Yes, but this is also a rather advanced usecase where the user wants to rename the metadata passed around. Most users would have something like:
group_cv = GroupCV().request_groups(split=True)
log_cv = (LogisticRegressionCV(cv=group_cv)
.request_sample_weight(fit=True))
log_cv.fit(X, y, sample_weight=sample_weight, groups=groups)
I admit that using this feature will sometimes be tricky for users. Perhaps there is a better solution, without a major burden on estimator implementation (which would be the case if we supporting aliasing when an estimator is used locally), but we've not really found it yet.
Let's make it clear what happens in each case with:
group_cv = GroupCV().request_groups(split={"fitting_groups": "groups"})
log_cv = (LogisticRegressionCV(cv=group_cv)
.request_sample_weight(fit={"fitting_weight": "sample_weight"}))
pipe = make_pipeline(log_cv)
pipe2 = make_pipeline(StandardScaler().request_sample_weight(fit=True), log_cv)
Which estimator | Passed sample_weight |
Passed groups |
Passed fitting_weight |
Passed fitting_groups |
Outcome |
---|---|---|---|---|---|
log_cv | y | n | n | y | Passes, weighted |
log_cv | y | n | n | n | Fails since group_cv requires groups |
log_cv | n | n | n | y | Passes, not weighted |
log_cv | n | n | n | n | Fails since group_cv requires groups |
log_cv | * | y | n | * | Fails: unexpected kwarg |
log_cv | * | * | y | * | Fails: unexpected kwarg |
pipe | y | * | * | * | Fails: unexpected kwarg |
pipe | * | y | * | * | Fails: unexpected kwarg |
pipe | n | n | * | n | Fails since group_cv requires groups |
pipe | n | n | n | y | Passes, not weighted |
pipe | n | n | y | y | Passes, weighted |
pipe2 | y | n | y | y | Passes, both weighted |
pipe2 | n | n | y | y | log_cv weighted, no error |
pipe2 | y | n | n | y | scaler weighted, no error |
Is this reasonable behaviour? Can we improve on it?
(Written in a hurry, please feel free to reorder my rows so that they appear more systematic! I tried to remove some tediously redundant cases....)
I vaguely remember that if a user requests something, it should be there, unless the user makes it optional:
group_cv = GroupCV().request_groups(split={"fitting_groups": "groups"})
log_cv = (LogisticRegressionCV(cv=group_cv)
.request_sample_weight(fit={"fitting_weight": "sample_weight"}))
pipe = make_pipeline(log_cv)
pipe2 = make_pipeline(StandardScaler().request_sample_weight(fit=True), log_cv)
pipe3 = make_pipeline(StandardScaler().request_sample_weight(fit="optional"), log_cv)
pipe4 = make_pipeline(StandardScaler().request_sample_weight(fit=True),
LogisticRegressionCV(cv=group_cv))
Which estimator | Passed sample_weight |
Passed groups |
Passed fitting_weight |
Passed fitting_groups |
Outcome |
---|---|---|---|---|---|
pipe2 | y | n | y | y | Passes, both weighted |
pipe2 | n | n | y | y | error, scaler requires weights |
pipe2 | y | n | n | y | error, log_cv requires weights |
pipe3 | n | n | y | y | Passes, weighted log_cv |
pipe4 | * | * | * | n | fails, groupcv needs groups |
pipe4 | n | * | * | y | passes, not weighted |
pipe4 | y | * | * | y | fails, sample_weight passed but LRCV is not clear about what it needs |
In our discussions we agreed that if there's a step in a pipeline which accepts a kwarg but the user has not explicitly set whether it needs it or not, and another step requires it and is passed, then we should fail and ask the user to be explicit.

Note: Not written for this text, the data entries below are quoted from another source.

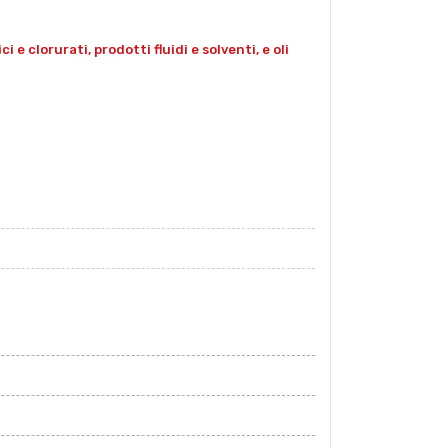
e clorurati, prodotti fluidi e solventi, e oli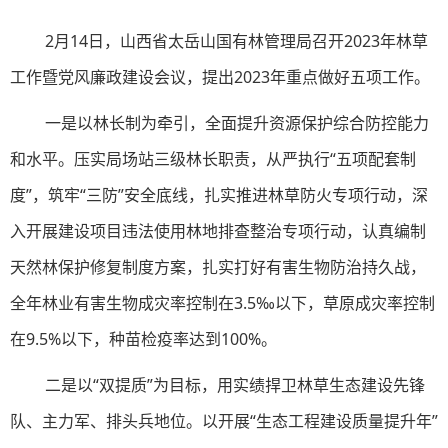
2月14日，山西省太岳山国有林管理局召开2023年林草
工作暨党风廉政建设会议，提出2023年重点做好五项工作。
一是以林长制为牵引，全面提升资源保护综合防控能力
和水平。压实局场站三级林长职责，从严执行“五项配套制
度”，筑牢“三防”安全底线，扎实推进林草防火专项行动，深
入开展建设项目违法使用林地排查整治专项行动，认真编制
天然林保护修复制度方案，扎实打好有害生物防治持久战，
全年林业有害生物成灾率控制在3.5‰以下，草原成灾率控制
在9.5%以下，种苗检疫率达到100%。
二是以“双提质”为目标，用实绩捍卫林草生态建设先锋
队、主力军、排头兵地位。以开展“生态工程建设质量提升年”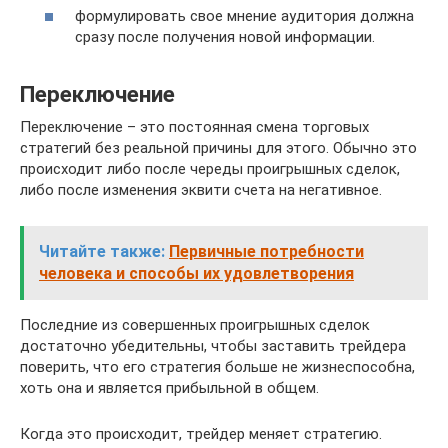
формулировать свое мнение аудитория должна
сразу после получения новой информации.
Переключение
Переключение – это постоянная смена торговых
стратегий без реальной причины для этого. Обычно это
происходит либо после череды проигрышных сделок,
либо после изменения эквити счета на негативное.
Читайте также:
Первичные потребности
человека и способы их удовлетворения
Последние из совершенных проигрышных сделок
достаточно убедительны, чтобы заставить трейдера
поверить, что его стратегия больше не жизнеспособна,
хоть она и является прибыльной в общем.
Когда это происходит, трейдер меняет стратегию.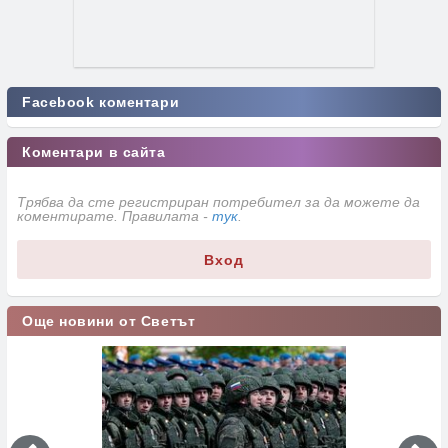
Facebook коментари
Коментари в сайта
Трябва да сте регистриран потребител за да можете да
коментирате. Правилата -
тук
.
Вход
Още новини от Светът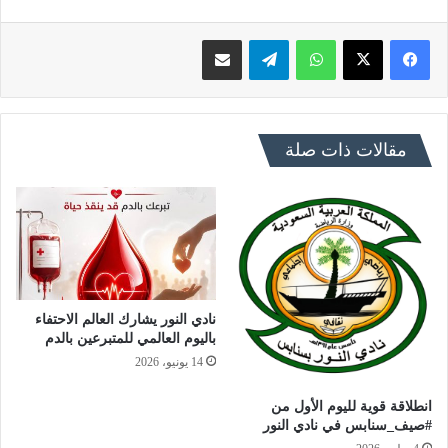
فيسبوك
X
واتساب
تيلقرام
مشاركة عبر البريد
مقالات ذات صلة
نادي النور يشارك العالم الاحتفاء
باليوم العالمي للمتبرعين بالدم
14 يونيو، 2026
انطلاقة قوية لليوم الأول من
#صيف_سنابس في نادي النور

Therefore the user should write pipe4
as:
pipe4 = make_pipeline(StandardScaler().request_sample_weight(fit=True),
LogisticRegressionCV(cv=group_cv).request_sample_weight(fit=False))
# or
pipe4 = make_pipeline(StandardScaler().request_sample_weight(fit=True),
LogisticRegressionCV(cv=group_cv).request_sample_weight(fit="optional"))
I don't recall a discussion of 'optional'. It's certainly not found its way into the SLEP, and the syntax you've noted (request_sample_weight(fit="optional")

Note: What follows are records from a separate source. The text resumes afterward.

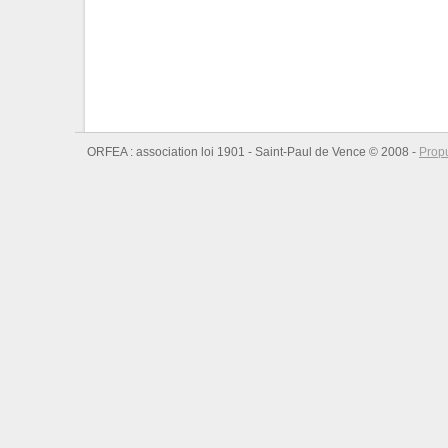
ORFEA : association loi 1901 - Saint-Paul de Vence © 2008 -
Prop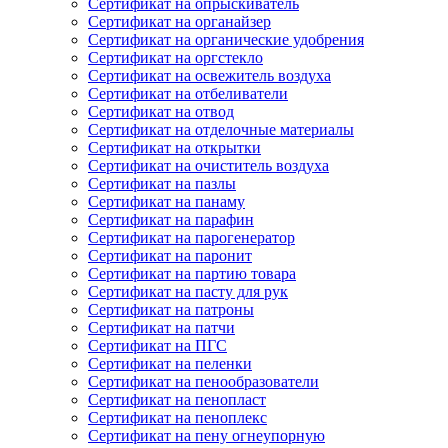
Сертификат на опрыскиватель
Сертификат на органайзер
Сертификат на органические удобрения
Сертификат на оргстекло
Сертификат на освежитель воздуха
Сертификат на отбеливатели
Сертификат на отвод
Сертификат на отделочные материалы
Сертификат на открытки
Сертификат на очиститель воздуха
Сертификат на пазлы
Сертификат на панаму
Сертификат на парафин
Сертификат на парогенератор
Сертификат на паронит
Сертификат на партию товара
Сертификат на пасту для рук
Сертификат на патроны
Сертификат на патчи
Сертификат на ПГС
Сертификат на пеленки
Сертификат на пенообразователи
Сертификат на пенопласт
Сертификат на пеноплекс
Сертификат на пену огнеупорную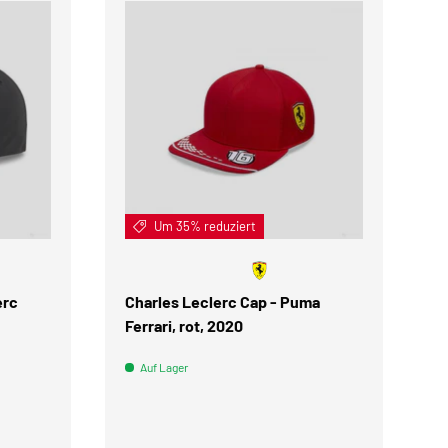
IN DEN WARENKORB
IN DEN WARENKOR
Um 35% reduziert
erc
Charles Leclerc Cap - Puma
Ferrari, rot, 2020
Auf Lager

) is problematically ambiguous.
As far as I'm concerned, if an estimator request is there, the fit kwarg may still be absent. The estimator will then raise an error if it was required. Perhaps there are more reasons, but these are the first I think of:
If I recall correctly, @agramfort didn't like the idea of an estimator requesting a property, and when it's not present not giving an error. He argued for things to be very explicit. This is why we ended up with having to include another state which is the default, to detect cases where one estimator has requested sample_weight
and the other one not, and the user may not realize that one of them is not working with the weights.
Then we had the issue that if the user wants to run a grid search with and w/o sample weights for an estimator, they can't do with the above constraint since in one of those cases it'd error. That's why the idea of "optional"

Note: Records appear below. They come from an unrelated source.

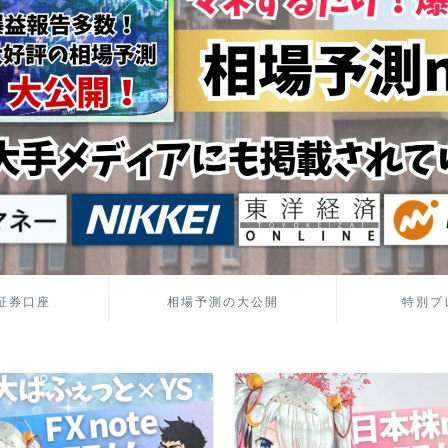
証券口座
相場予測の大公開
特別プ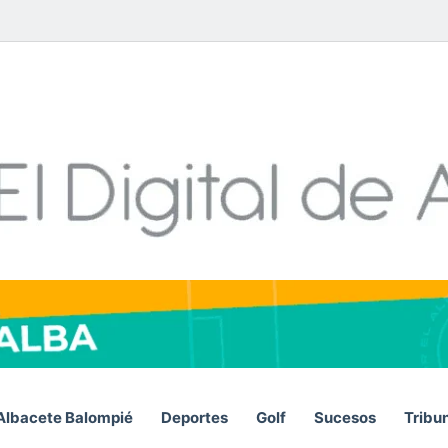
Facebook
X
LinkedIn
YouTube
Instagram
Telegram
WhatsA
RSS
Albacete Balompié
Deportes
Golf
Sucesos
Tribu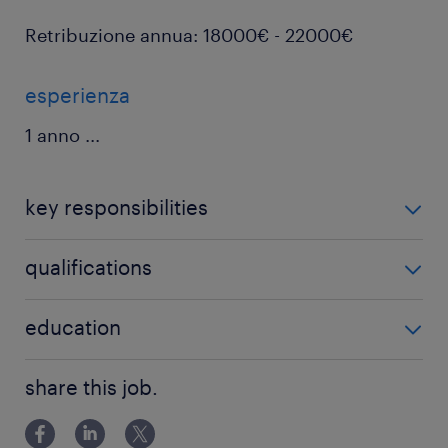
Retribuzione annua: 18000€ - 22000€
esperienza
1 anno
...
key responsibilities
Di cosa ti occuperai?
qualifications
Possiedi questi requisiti?
education
Conduzione dei macchinari di produzione e
Lower secondary education
share this job.
monitoraggio del corretto funzionamento della
linea.
Patentino del muletto (Carrello Elevatore)
necessariamente in corso di validità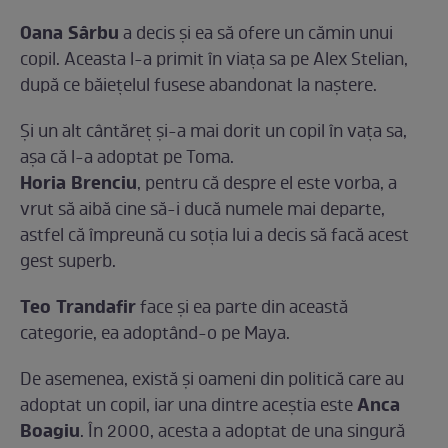
Oana Sârbu
a decis şi ea să ofere un cămin unui
copil. Aceasta l-a primit în viaţa sa pe Alex Stelian,
după ce băieţelul fusese abandonat la naştere.
Şi un alt cântăreţ şi-a mai dorit un copil în vaţa sa,
aşa că l-a adoptat pe Toma.
Horia Brenciu
, pentru că despre el este vorba, a
vrut să aibă cine să-i ducă numele mai departe,
astfel că împreună cu soţia lui a decis să facă acest
gest superb.
Teo Trandafir
face şi ea parte din această
categorie, ea adoptând-o pe Maya.
De asemenea, există şi oameni din politică care au
Anca
adoptat un copil, iar una dintre aceştia este
Boagiu
. În 2000, acesta a adoptat de una singură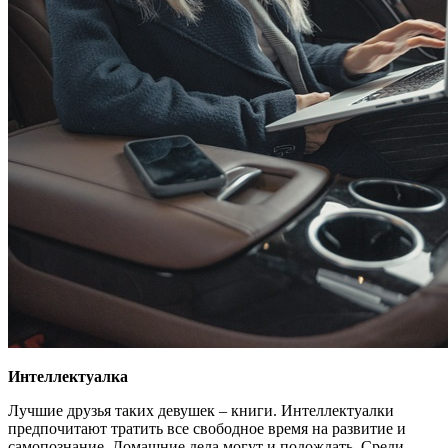
Интеллектуалка
Лучшие друзья таких девушек – книги. Интеллектуалки
предпочитают тратить все свободное время на развитие и
самопознание. Домашние дела могут и подождать. Среди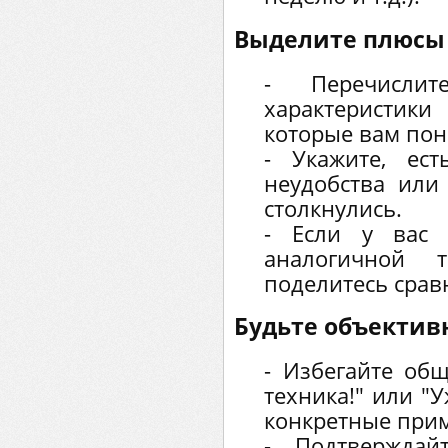
Выделите плюсы
- Перечислит
характеристики
которые вам пон
- Укажите, ест
неудобства или
столкнулись.
- Если у вас 
аналогичной т
поделитесь срав
Будьте объектив
- Избегайте об
техника!" или "У
конкретные прим
- Подтверждай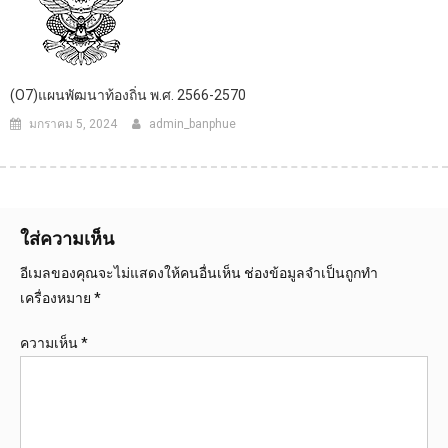
(O7)แผนพัฒนาท้องถิ่น พ.ศ. 2566-2570
มกราคม 5, 2024
admin_banphue
ใส่ความเห็น
อีเมลของคุณจะไม่แสดงให้คนอื่นเห็น
ช่องข้อมูลจำเป็นถูกทำ
เครื่องหมาย
*
ความเห็น
*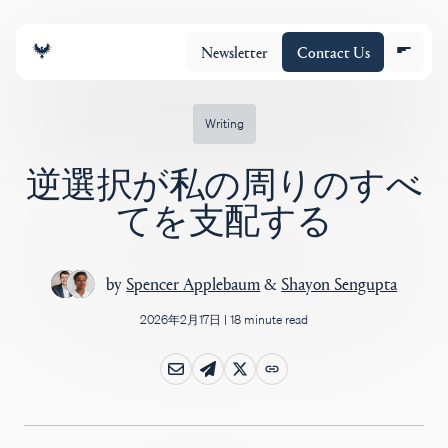
Newsletter
Contact Us
Writing
逆選択が私の周りのすべ
チーム
てを支配する
ポートフォリオ
by
Spencer Applebaum
&
Shayon Sengupta
2026年2月17日
|
18 minute read
Insights
Policy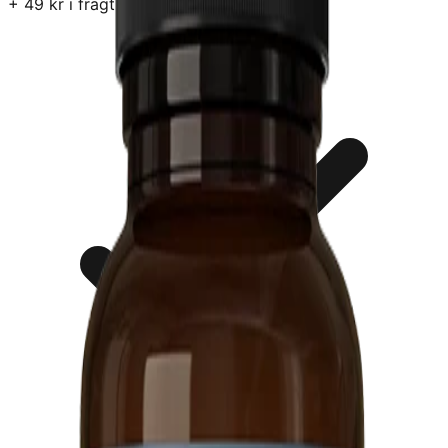
+
49
kr i fragt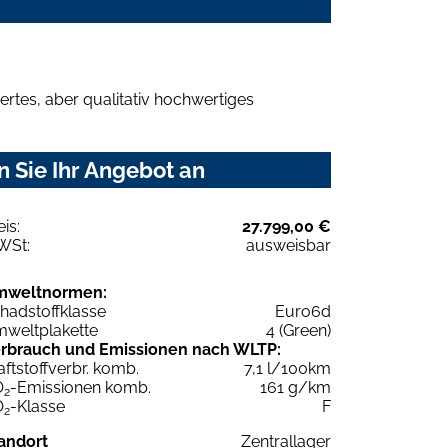
rtes, aber qualitativ hochwertiges
 Sie Ihr Angebot an
eis:
27.799,00 €
WSt:
ausweisbar
mweltnormen:
hadstoffklasse
Euro6d
weltplakette
4 (Green)
rbrauch und Emissionen nach WLTP:
aftstoffverbr. komb.
7,1 l/100km
O
-Emissionen komb.
161 g/km
2
O
-Klasse
F
2
andort
Zentrallager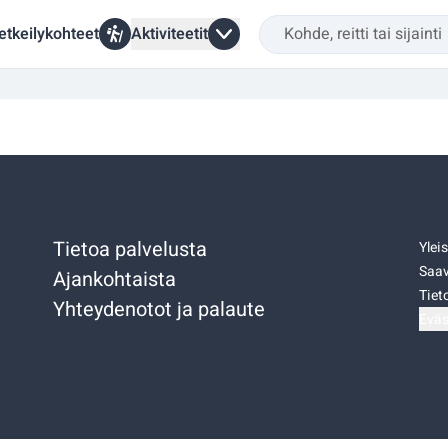
etkeilykohteet
Aktiviteetit
Tietoa palvelusta
Ylei
Saav
Ajankohtaista
Tiet
Yhteydenotot ja palaute
Eväs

was born, to kinda be explicit about requiring or not requiring a metadata like sample_weight
.
I don't recall ever motivating this "optional" feature. I understand the request to always be optional.
request_sample_weight(fit="blah")
means "when my parent estimator is calling my fit our fit_* or partial_fit method and has a parameter called blah, it should pass it to me as sample_weight
. Alex's innovation was about being more defensive around ambiguity in the absence of a request. "Optional" vs "required" would not be about reducing ambiguity but about helping users to avoid errors in their code where they forget to pass a parameter
I don't recall ever motivating this "optional" feature. I understand the request to always be optional.
I'm happy if we all agree that it's always optional. I don't have a strong preference either way.
Perhaps there is a better solution, without a major burden on estimator implementation (which would be the case if we supporting aliasing when an estimator is used locally), but we've not really found it yet.
We could go back to the idea of passing around X, y, metadata
instead of only X, y
everywhere, and have estimators themselves get
what they need from metadata
if present, and add one or two meta-estimators to filter and rename keys in metadata
if necessary for advanced cases :grimacing: It's having to be explicit which doesn't allow us to do simpler solutions.
For instance, we do change estimators' behaviors all the time, albeit with warnings, and users don't read or take care of those warnings. This means for many folks out there their code runs differently between sklearn versions w/o them realizing it, and the world doesn't collapse :shrug:
I'm less concerned about backwards compatibility than explicitness in user code.
In any case I'm interested to hear @thomasjpfan's perspective on these details of the proposal.
It's having to be explicit which doesn't allow us to do simpler solutions.
Well, no, we could be explicit and pass around all pieces of data, but we would have no way to track if some piece of data was never used, e.g. due to typo, and we would require the addition of a metadata param to every estimator's fit
etc method involved directly or indirectly with this metadata...
I agree with the matrix in https://github.com/scikit-learn/enhancement_proposals/pull/52#issuecomment-821815740 and not having an "optional".
Most of my thoughts are now summarized in #55.
Closing for now
This PR proposes to "Accept" SLEP006.